From 1889 to August 1890 Roussel was a midshipman in the crew of the frigate Iphigénie, sailing, not to Aulis nor to Tauris, but to Indochina. This voyage would open to Roussel a world of oriental culture and art, which became one of the later sources for his musical inspiration. He went back to sea on a number of occasions and on one of these trips would compose his first work – Fantaisie for violin and piano. In 1894, following an illness he took three months’ leave, and then decided to resign his commission.  First he spent a little time at Roubaix back in the Lille area, where he took up his first musical studying under one Julien Koszul. It was he who had convinced Roussel to leave the Navy and pursue a life in music. Thus it was that in October of that year Roussel settled in Paris and resumed his organ studies. Next after being played at the Opera, landing an organ loft in a sought after church was a strong French tradition. Gounod, Saint Saens, Fauré and Franck had all been there.

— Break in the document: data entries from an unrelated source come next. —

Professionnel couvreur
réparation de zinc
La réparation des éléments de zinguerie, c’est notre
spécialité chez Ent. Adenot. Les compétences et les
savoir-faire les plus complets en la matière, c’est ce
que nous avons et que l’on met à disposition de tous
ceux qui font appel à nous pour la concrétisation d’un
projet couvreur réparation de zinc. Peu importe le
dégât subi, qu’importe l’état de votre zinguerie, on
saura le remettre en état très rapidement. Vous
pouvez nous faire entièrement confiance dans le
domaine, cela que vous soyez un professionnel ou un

Roussel was already 25 when he set out on this course and approaching 30 by the time he gained a place in 1898 to study at the Schola Cantorum where he received tuition from its co-founder, Vincent d’Indy.  He continued student studies as a student until 1907, by which time he was 38 years old, and although the term was not yet in the public domain, he could well have been described as a mature student.  During that period, he also was allowed to act as a tutor at the Schola with his own class in counterpoint, starting in 1902 and continuing through to 1914. Among his students were Erik Satie and Edgar Varèse. The Schola Cantorum which had opened as a rival to the Paris Conservatoire was founded in 1894 by D’Indy and a band of other disciples of the late César Franck . D’Indy set the curriculum, based on the study of late baroque and early classical works, Gregorian chant, and renaissance polyphony. A solid grounding in technique was given pride of place in priority to originality.

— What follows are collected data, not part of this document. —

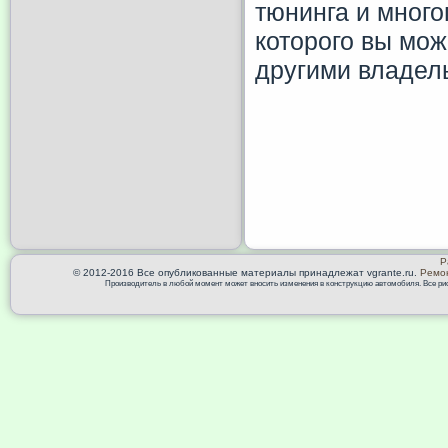
тюнинга и много
которого вы мо
другими владель
Р
© 2012-2016 Все опубликованные материалы принадлежат vgrante.ru.
Ремон
Производитель в любой момент может вносить изменения в конструкцию автомобиля. Все риск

This leads up to the writing by Roussel of his First Symphony between 1904 and 1906, given the title of the Poem of the Forest.  He had written just a few chamber works in the preceding year or two and one orchestral work given the title of “Resurrection, after Tolstoy”. La Forêt was written to the background that here we were at the beginning of a new century where impressionism, art nouveau and arts and crafts were all at the fore and a French answer to Germanic romanticism. Its flag bearer was Debussy.  Although the movement was opposed by D’Indy in favour of formal classical training, he also came under the influence of impressionism notwithstanding.  D’Indy was actually writing his symphony, Jour d’Été à la Montagne in 1905, at the same time as Debussy was writing his masterpiece, La Mer. Roussel had started out writing the Soir d’été which would become the slow movement of Le Foret, before both of the others.  All three whilst resorting to impressionism were expressing it differently.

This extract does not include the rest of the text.